Cependant, le Seat compense beaucoup de choses – avec des arguments que les fanboys de la partie adverse diffament toujours comme insignifiants. Le Leon offre plus d’espace pour les passagers et peut même transporter des bagages lourds (charge utile : 516 kg. Honda : 297). Contrairement à la Civic, il arrête les bruits de cliquetis et de craquement, et son info-divertissement est plus facile à utiliser à partir du brassard. Bref : le Léon maîtrise mieux la vie de tous les jours – sans pneus sport (même si la Cupra est si rapide), il serait l’exemple parfait d’une première voiture qui équilibre parfaitement le plaisir et le bon sens. Le siège unit deux personnages, glisse de façon peu spectaculaire et silencieuse dans la vie de tous les jours, vous rend inoffensif – et il est aussi épais qu’un poing derrière vos oreilles lorsque vous mettez la pédale sur le métal. Cela rappelle un peu la plate-forme frère VW Golf GTI. Il n’est donc pas étonnant que le polyvalent gagne ce test comparatif malgré un équipement moins performant.
Qu’il s’agisse d’un type bien équilibré tel qu’il figurera dans les annales, cependant ? Douteux, parce que les extrêmes sont plus susceptibles d’être mémorisés. Des voitures comme la Civic Type R, qui sont très offensantes pour leur cause, et cela signifie être rapide – sans si ni mais.

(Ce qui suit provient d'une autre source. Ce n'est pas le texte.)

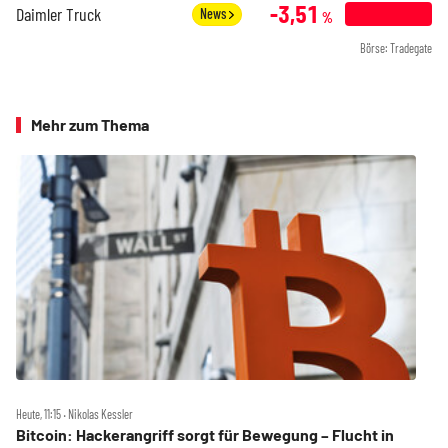
-3,51
Daimler Truck
News
%
Börse: Tradegate
Mehr zum Thema
Heute, 11:15 ‧ Nikolas Kessler
Bitcoin: Hackerangriff sorgt für Bewegung – Flucht in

Louange à l’irrationalité Grande que Honda confesse à ce radicalo. Il n’a pas été critiqué par des sceptiques. Ou tente de le légitimer dans un vert contemporain. Le Type R fait un éloge funèbre à l’irrationalité et, oui, quelque chose est tombé du temps avec lui. Merveilleux, non ?

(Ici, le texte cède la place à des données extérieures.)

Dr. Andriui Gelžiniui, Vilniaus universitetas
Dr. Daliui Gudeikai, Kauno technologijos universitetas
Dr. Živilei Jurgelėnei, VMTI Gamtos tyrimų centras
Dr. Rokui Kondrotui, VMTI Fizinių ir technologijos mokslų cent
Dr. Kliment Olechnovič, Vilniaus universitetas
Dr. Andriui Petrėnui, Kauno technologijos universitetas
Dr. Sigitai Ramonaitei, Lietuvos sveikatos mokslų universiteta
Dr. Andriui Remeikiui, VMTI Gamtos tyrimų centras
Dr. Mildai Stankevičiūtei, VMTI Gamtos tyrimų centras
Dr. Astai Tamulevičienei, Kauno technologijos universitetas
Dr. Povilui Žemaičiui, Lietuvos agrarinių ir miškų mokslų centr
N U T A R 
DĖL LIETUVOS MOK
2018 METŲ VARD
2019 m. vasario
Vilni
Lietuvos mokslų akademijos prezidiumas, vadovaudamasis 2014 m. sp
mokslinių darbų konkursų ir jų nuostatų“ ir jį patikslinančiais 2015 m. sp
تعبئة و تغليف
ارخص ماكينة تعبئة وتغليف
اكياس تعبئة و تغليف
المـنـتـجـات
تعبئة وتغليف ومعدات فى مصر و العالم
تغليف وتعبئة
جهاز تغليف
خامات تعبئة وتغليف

Avec les pneus sport en option, le Cupra 280 atteint les vitesses de virage des voitures de sport dans des conditions optimales et comble ainsi largement son déficit de performance. Le Type R est un chien sauvage – et c’est tout. Il conduit aussi spectaculaire qu’il en a l’air, ne se soucie pas beaucoup de l’espace, de la charge utile et de la qualité de fabrication, mais offre une richesse d’équipement.